We will not learning about html or how to process files in this exercise but thought this useful to illustrate that urllib can be used to access some webpages as well as static files.

1: Write an open_page function

Create a new file web_text.py and write a function open_page that opens a specified web address and returns the result as a string. Once you have done this experiment with the function using different pages and see what happens. Also check how the page/file is returned and think about whether this is the most useful format.

2: Write function to count occurences of words

Now we will write functions to count the number of occurences of specific words in a given string. First however add a new function to web_text.py a function count_words that when passed a stringreturns to total number of 'words' it contains. In this context by word we mean a set of characters separated from another set by space or newlines.

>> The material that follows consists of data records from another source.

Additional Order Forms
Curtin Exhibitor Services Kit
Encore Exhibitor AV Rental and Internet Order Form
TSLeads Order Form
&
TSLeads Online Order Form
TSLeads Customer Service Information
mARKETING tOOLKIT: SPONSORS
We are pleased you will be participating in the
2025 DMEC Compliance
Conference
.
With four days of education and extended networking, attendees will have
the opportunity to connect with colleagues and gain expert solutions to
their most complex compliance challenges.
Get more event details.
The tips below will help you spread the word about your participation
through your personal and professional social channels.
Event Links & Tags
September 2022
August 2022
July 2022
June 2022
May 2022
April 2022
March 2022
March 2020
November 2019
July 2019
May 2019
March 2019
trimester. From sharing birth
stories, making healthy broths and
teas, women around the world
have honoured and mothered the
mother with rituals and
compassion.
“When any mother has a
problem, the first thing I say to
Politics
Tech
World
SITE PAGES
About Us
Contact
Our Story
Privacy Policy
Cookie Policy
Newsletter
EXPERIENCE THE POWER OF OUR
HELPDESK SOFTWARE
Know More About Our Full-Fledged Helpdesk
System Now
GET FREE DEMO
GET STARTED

Once your function is working correctly you should pass the first 3 tests in test_count.py, remember you can run pytest --tb=short <test_file>.py to reduce the output.

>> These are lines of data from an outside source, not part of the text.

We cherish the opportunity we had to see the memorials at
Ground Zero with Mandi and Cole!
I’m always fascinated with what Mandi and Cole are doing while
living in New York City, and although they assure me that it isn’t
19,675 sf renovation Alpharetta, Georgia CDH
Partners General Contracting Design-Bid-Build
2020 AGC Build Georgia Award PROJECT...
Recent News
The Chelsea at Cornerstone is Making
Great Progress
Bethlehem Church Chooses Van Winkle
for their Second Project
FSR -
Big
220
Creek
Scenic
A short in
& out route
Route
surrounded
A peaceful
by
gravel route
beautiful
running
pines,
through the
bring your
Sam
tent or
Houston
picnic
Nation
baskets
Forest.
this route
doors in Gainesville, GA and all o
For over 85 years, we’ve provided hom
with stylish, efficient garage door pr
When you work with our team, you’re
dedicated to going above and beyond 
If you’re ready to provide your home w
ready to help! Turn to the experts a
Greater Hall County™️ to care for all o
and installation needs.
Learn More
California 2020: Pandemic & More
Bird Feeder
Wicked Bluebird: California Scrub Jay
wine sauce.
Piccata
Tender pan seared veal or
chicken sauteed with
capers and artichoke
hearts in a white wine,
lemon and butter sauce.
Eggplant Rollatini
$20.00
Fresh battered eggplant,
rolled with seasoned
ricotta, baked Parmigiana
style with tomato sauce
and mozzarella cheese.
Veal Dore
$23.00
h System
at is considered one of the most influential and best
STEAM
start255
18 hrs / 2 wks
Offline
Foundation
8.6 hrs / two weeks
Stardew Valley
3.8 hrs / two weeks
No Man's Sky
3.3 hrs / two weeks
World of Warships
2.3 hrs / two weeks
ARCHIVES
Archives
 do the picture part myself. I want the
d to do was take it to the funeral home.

Next we want to do something more interesting, count the number of occurrences of a particular word, using a function count_occs. This will take two parameters, a string, the text you want to search, and a list of strings, containing the different words you want to search for. The function should return the number of occurrences as a list, in the same order as the list provided by the user.

Hint: <my_string>.count('word'), count the number of occurences of 'word' in <my_string>.

The tests use text in the link "http://www.gutenberg.org/cache/epub/2264/pg2264.txt", understanding what the tests are doing, by working through them, and knowing what the file is may help to illustrate what the aims of the code developed in the exercise might be. Explore using your library to explore the contents of the file as well as completing the exercises.

Once you have count_occs implemented correctly the remainder of the tests in test_count.py should pass.

3: Split and strip string

Write a function split_strip_text() which takes two strings, the text you wish to process and the key word that will be used to split the string. By inspecting the test for this exercise test_split.py, make sure you understand what the tests are using your functions to do.

Once your function is working it should pass the first test. Now use your functions to open the text in the above link in an interactive session and use your function to split the on the key word used in the test 'Actus'. Inspect the result of your function to understand why we might want to strip out the first, or other substrings that your function returns.

Modify your function so that it now takes two variables start and stop and give both 0 by default. If neither is passed your function should work as before returning all the substrings as before. If either (or both) is provided by the user these should be used as the start and stop indices of the list of substrings returned by your function. As with normal Python behaviour when slicing lists, your user should understand that if provided the start index will be the first returned, and stop the first not returned and this should be reflected in your documentation.

Once you have correctly implemented the strip, or slice functionality your function should pass the remainder of the tests in test_split.py.

Bearing in mind the properties of lists and slicing them, what should you also consider putting into your function?

Sandpit

Now that you have passed developed your functions, see if you can combine them to obtain lists of how many lines the key characters given in a list, e.g. ['Macbeth', 'Macduff', 'Lady Macbeth'] have in each Act of the play, write this code into a new function. Now in an interactive session of Notebook, import your library and plot the data to identify how the character's roles develop. Run the analysis on other books/plays of your choice from the Gutenberg Project.

Key Points

  • urrlib.request can be used to access pages from the internet
  • Although many libraries exist for processing text it is vital that you understand what they are doing
  • You have readily produced a library that can perform analysis of text files.